Kemudian suara seruling tersebut menjelma lebih khidmat, hening tenang berpadu dengan sayup – sayup suara jangkrik dan binatang malam. Alunan seruling tersebut menghantarkan bapak pemilik warung pecel lele dan mbendol menyelam ke dalam relung – relung hati, menjelajah ke angkasa, bercumbu dengan bintang- bintang di angkasa. Getarannya selaras dengan medan magnit galaktika, selaras dengan getaran energy semesta. Mbendhol sedang melantunkan pangkur wedatama, yang merupakan nasehat seorang bapak kepada anak cucunya. Mbendol mengenang mendiang bapaknya, menghadiran kesadaran bapaknya yang telah berada di alam keabadian, kembali di depannya. Mbendol mengalami rasa rindu yang luar biasa akan bapaknya.

“ Kamu bisa main seruling le”, sapa si bapak pemilik warung pecel.

“njih pak, bisa, almarhum bapak yang mengajari”.

“ Suara serulingmu bagus sekali”, ucap bapak, “tapi aku rasakan kesedihan yang luar biasa di dalam alunan tersebut, ada apa le?”

“Mbendol kangen bapak, kangen simbok”, ucap mbendhol

“sebentar lagi kan lebaran, nanti kamu bisa pulang menjenguk simbok dan nyekar bapak”.

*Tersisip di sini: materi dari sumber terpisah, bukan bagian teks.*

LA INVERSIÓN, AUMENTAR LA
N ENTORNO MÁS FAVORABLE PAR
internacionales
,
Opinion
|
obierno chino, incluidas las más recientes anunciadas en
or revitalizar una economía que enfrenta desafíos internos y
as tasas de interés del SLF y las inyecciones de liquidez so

“Mbendol belum punya cukup uang pak”, mereka diam sejenak, “mbendhol belum bisa seperti mas paijo pak, membawa banyak uang dan menggembirakan banyak orang di kampung. Mbendol tidak bisa membantu orang pak, mbendol tidak berguna pak”, ucap mbendhol.

“ Lho, bukankah setiap hari kamu sudah membantu orang lain? Membantu bapak mencuci piring, membantu masak dan berdagang”

“Iya pak, tapi belum bisa menggembirakan banyak orang”

“lho, tidakkah kau lihat para pelanggan warung kita le? Mereka gembira, dan semakin banyak yang makan di warung semenjak kamu di sini”, bapak itu berucap “juga toko sembako budhe, semakin ramai saja semenjak kamu membantu mereka”.

“Tapi tabungan mbendhol sedikit pak” mbendol berucap sedih sambil menunjukan uang tabungannya.

Bapak itu tertawa lebar, kemudian tersenyum dan berucap, “le, tanpa sepengetahuanmu, bapak dan budhe diam diam menabungkan sebagian dari uang gajimu?” mbendol terkejut, “ dan sekarang bapak sudah membelikanmu sebuah motor”.

“Serius pak?”

“Iya, serius” ucap bapak, “besok kita ambil”.

“ siap pak, 86”, teriak mbendol girang

***

Matius 6 :7-8

  1. Dan, ketika kamu berdoa, jangan menggunakan kata-kata yang tidak ada artinya, seperti yang dilakukan orang-orang yang tidak mengenal Allah, sebab mereka mengira dengan banyaknya kata-kata, mereka akan didengarkan.
  2. Karena itu, jangan seperti mereka karena Bapamu mengetahui apa yang kamu perlukan sebelum kamu meminta kepada-Nya.